Sissy's turn, "WHAT?!?  WG, we're PLAYING!  Remember?"

"Well Sissy, I'm running.  You can run with me, but I'm in a race and I have 5 more laps to do so I can win."

My turn, "So, you can run laps and play with WG or you can rake pine straw and work with me. Or you can sit on the trampoline and talk about how you're going to play."

Sissy got off the trampoline and began leaping over pine straw piles.

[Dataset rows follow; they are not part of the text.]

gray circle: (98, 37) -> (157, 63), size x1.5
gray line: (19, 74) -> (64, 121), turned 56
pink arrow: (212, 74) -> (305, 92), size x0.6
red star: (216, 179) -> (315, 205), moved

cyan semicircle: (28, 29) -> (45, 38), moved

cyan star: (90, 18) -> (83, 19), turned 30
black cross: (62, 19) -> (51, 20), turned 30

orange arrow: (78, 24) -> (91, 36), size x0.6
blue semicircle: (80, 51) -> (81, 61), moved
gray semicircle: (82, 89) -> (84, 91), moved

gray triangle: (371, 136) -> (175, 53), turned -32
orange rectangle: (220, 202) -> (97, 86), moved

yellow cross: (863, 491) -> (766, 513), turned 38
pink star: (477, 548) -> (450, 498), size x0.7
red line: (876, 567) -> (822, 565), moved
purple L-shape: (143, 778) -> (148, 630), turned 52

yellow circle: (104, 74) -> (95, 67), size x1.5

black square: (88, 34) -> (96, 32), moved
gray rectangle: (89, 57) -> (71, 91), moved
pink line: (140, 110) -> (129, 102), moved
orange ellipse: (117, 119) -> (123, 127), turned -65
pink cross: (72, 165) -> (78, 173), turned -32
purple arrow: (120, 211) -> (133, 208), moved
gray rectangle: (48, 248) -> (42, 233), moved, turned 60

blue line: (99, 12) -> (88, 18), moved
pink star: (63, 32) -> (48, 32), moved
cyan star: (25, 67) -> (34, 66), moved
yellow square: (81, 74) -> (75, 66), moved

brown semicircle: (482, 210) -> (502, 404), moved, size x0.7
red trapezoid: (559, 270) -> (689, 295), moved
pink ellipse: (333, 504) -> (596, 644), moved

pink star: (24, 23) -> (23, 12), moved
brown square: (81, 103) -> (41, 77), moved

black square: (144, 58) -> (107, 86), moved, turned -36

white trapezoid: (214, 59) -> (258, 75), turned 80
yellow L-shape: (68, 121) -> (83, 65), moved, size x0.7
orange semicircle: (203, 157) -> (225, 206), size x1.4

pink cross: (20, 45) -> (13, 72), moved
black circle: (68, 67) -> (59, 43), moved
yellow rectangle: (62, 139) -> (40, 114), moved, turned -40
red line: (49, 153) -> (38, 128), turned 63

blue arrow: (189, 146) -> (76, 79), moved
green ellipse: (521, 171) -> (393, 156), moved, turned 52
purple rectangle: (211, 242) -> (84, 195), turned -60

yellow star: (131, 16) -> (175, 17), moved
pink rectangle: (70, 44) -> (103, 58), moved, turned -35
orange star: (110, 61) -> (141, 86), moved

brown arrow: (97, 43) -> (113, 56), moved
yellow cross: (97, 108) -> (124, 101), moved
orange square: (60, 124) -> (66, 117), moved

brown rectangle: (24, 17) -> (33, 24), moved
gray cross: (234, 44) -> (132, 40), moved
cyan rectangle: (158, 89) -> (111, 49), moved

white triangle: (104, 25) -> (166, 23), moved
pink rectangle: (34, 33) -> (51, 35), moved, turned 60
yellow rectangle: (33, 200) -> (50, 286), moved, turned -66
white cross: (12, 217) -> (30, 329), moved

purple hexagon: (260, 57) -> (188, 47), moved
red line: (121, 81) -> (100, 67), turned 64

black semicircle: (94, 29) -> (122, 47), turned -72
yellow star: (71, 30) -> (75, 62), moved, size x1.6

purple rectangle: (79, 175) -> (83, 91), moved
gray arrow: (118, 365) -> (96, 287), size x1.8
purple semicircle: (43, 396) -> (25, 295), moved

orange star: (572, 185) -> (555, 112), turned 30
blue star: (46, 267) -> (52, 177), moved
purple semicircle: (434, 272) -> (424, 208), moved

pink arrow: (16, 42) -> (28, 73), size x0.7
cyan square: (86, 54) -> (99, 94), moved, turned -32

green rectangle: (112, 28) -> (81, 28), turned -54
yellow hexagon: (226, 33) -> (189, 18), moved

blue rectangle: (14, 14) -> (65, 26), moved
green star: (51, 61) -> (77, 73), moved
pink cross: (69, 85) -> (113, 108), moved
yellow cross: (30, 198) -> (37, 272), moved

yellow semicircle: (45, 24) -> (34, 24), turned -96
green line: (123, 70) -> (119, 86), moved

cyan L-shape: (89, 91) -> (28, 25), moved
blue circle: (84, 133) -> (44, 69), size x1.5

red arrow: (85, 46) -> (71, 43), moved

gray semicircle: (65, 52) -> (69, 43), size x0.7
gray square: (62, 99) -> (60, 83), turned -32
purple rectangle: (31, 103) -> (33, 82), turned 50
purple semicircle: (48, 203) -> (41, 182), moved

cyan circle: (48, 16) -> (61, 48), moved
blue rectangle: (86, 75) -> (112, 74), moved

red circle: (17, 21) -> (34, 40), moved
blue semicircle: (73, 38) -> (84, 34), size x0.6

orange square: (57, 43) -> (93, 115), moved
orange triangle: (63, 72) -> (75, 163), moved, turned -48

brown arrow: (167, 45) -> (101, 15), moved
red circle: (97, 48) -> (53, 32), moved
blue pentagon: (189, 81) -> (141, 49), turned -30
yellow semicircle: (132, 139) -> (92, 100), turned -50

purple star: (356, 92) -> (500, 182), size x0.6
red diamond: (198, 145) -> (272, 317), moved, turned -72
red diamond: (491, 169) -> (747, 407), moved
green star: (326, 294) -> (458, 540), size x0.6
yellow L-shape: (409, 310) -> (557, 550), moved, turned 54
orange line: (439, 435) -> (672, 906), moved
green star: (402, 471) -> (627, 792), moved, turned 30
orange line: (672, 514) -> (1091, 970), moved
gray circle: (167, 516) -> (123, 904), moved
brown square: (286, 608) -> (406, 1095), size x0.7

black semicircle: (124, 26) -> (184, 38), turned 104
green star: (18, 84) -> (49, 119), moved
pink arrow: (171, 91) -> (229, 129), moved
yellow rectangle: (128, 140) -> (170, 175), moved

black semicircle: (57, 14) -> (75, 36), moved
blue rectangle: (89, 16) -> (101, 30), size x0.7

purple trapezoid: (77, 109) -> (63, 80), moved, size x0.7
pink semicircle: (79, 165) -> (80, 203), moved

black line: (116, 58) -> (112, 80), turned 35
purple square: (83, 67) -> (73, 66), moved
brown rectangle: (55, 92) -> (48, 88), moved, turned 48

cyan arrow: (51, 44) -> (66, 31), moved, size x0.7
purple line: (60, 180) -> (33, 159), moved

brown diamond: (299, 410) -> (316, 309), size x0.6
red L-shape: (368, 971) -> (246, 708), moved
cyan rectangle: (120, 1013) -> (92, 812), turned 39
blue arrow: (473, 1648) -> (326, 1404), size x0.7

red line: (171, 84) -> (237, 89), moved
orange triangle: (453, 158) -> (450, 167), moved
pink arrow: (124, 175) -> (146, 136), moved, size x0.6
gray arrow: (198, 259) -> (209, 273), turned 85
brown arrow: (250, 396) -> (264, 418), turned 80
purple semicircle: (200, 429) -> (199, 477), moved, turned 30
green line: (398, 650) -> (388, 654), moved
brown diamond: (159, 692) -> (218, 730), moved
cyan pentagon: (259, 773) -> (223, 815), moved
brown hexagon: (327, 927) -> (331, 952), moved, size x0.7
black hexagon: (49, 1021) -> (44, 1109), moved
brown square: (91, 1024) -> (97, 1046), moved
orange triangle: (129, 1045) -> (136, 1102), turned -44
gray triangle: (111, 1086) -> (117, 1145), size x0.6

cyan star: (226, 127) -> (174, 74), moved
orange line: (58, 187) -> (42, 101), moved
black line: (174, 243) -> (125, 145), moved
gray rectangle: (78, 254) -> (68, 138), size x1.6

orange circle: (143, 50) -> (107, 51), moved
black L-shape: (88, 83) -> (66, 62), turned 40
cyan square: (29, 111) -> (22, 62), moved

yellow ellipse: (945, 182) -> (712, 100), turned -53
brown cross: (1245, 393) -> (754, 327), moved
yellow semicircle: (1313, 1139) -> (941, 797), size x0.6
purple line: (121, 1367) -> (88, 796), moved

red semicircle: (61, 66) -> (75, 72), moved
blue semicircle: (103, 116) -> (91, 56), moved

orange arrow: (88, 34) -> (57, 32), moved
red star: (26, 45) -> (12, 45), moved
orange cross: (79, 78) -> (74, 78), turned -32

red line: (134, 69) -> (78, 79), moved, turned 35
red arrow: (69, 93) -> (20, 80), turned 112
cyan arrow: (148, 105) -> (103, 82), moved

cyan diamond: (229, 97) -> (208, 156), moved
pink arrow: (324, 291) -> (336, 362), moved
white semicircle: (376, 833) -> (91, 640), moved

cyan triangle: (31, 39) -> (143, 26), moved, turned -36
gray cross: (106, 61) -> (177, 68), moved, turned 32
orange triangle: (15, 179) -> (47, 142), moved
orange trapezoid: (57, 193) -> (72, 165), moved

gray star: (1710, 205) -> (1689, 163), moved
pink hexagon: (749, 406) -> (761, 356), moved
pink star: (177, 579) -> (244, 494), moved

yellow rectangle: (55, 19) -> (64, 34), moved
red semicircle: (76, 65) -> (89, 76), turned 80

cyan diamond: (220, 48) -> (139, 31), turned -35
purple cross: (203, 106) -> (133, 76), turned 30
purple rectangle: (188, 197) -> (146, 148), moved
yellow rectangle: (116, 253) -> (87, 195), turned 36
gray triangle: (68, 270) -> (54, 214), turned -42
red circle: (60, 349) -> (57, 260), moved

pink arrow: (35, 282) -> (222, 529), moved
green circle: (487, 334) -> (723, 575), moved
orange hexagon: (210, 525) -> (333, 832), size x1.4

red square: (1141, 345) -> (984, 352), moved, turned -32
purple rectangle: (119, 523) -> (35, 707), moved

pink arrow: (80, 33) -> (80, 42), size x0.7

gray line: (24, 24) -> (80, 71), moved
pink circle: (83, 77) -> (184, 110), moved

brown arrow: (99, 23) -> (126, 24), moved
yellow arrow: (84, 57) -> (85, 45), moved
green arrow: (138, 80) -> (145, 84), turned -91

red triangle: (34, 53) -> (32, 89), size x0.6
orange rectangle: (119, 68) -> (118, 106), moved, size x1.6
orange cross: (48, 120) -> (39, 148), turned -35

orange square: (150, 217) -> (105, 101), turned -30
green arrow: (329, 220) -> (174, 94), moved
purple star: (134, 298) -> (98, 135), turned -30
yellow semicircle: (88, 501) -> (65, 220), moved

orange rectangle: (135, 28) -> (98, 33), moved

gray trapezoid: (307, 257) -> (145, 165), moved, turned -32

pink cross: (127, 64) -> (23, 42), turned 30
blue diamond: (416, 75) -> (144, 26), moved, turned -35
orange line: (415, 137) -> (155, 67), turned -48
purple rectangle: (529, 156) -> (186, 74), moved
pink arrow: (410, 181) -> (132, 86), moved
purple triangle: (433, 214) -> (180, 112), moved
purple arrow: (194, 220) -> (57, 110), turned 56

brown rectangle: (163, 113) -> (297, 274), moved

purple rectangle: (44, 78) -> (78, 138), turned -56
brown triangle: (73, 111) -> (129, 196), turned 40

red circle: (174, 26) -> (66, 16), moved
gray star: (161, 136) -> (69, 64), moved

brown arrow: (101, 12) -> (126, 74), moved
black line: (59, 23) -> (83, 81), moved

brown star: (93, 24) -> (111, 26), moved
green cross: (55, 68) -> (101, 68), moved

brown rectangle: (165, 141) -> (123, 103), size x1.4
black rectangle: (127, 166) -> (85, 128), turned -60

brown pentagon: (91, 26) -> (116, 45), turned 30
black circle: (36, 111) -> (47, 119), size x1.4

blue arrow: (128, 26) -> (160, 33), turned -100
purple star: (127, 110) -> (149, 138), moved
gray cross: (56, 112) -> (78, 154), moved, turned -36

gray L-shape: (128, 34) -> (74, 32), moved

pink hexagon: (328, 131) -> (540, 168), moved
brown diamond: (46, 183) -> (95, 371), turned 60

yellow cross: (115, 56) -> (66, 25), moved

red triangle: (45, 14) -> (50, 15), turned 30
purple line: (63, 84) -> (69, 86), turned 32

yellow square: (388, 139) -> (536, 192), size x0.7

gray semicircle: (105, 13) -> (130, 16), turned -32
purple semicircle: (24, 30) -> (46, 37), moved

Praise God! My child has been healed!

[1] did you know that 501quilt blocks is watching the waters mom?

3 comments:

Kelly said...

Sooooo very glad you are getting a break but I would be a nervous nelly. I would be scared to death, on egg shells wondering what is next. It's this kind of unpredictability that drives me so crazy.

Enjoy your break!!!

GB's Mom said...

Hallelujah! Rejoice :)

Happymom4 aka Hope Anne said...

WOW. I know that's inadequate, but I'm wondering . . . did the "safe room" actually make her realize you meant business? That she could be safe and yell, but it wasn't going to change anything with you guys? Dunno. Whatever the case is . . . I'm glad you are getting a break. I hope it's a permanent one. My Dd would take longer and longer "breaks" from her bad behaviors, and then they finally seem to have pretty much quit. We've had a decent 6 month PLUS stretch now. Minor things, but I can calm her with appopriate "normal Mom" stuff. She is accepting comforting quickly, and de-escalating. Our Sw says she's showing GREAT signs of attachment and being able to regulate with a little assistance from me. Anyway . . . as I said, hope this is the beginning of a longggg break, that will lead to even LONGER breaks, which will lead to permanent peace!